Harley-Davidson, an icon of American style and know-how, serves as a strong example of the nuanced economic realities that are pushing American companies to lay off workers at home and set up new factories overseas. Unions representing its workers accuse the company of cutting American jobs to hire lower-paid foreign workers. Yet global trade barriers and proximity to a growing base of new customers also play roles, complexities inherent in Mr. Trump’s ambition to overhaul trade policy.
Motorcycles made in the new factory — plans for which had not been previously disclosed — will be sold in Asia, not the United States, which its domestic plants will continue to serve, Harley-Davidson said.
“This is absolutely not about taking jobs out of the United States,” said Marc D. McAllister, a managing director of international sales at Harley-Davidson based in Singapore. “This is about growing our business in Asia.”
Still, unions representing its workers in the United States are not pleased.
“Why couldn’t we build them in the U.S. and export them?” asked Leo W. Gerard, the international president of the United Steelworkers, which represents Harley-Davidson workers at plants in Wisconsin and Missouri. He expressed concern that the company could be entering a “race to the bottom” in pursuit of lower labor costs.

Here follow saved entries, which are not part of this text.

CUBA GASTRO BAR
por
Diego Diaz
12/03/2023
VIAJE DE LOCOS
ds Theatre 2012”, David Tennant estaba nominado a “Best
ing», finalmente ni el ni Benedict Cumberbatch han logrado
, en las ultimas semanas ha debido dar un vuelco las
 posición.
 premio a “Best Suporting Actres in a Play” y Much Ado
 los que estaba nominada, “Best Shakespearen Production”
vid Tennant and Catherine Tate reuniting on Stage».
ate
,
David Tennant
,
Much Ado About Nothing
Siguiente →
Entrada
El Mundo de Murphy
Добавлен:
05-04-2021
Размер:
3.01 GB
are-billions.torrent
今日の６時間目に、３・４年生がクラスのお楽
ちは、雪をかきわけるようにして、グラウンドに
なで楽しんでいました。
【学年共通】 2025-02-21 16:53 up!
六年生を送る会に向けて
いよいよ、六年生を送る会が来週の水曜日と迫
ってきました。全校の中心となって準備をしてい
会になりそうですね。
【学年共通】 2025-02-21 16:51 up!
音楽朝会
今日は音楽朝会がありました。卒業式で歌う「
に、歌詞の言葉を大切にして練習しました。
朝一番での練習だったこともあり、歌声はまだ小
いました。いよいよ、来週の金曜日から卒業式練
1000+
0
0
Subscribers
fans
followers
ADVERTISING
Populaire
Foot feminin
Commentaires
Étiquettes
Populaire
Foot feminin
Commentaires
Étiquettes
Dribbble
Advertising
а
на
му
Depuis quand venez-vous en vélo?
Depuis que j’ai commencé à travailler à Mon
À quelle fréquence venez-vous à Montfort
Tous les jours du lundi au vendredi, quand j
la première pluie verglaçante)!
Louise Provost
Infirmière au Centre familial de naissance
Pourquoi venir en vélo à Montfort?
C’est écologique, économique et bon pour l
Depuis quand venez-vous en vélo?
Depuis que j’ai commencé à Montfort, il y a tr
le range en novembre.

“It’s a slap in the face to the U.S. workers who built an American icon”, said Robert Martinez Jr., the international president of the International Association of Machinists and Aerospace Workers. The union represents Harley-Davidson workers at plants including one in York, Pa., where the company plans to lay off over 100 workers.
Harley-Davidson argues that steep trade barriers in a high-growth market, not a desire to cut American jobs, drove the move. Southeast Asia offers rapid development and increasingly affluent spenders, but many countries in the region levy high tariffs on imported goods that make its motorcycles prohibitively expensive, the company says.
“Building bikes in the U.S. and exporting them does not get us the benefits that we’re talking about when it comes to the tariff barriers,” said Mr. McAllister, a 22-year veteran of the company.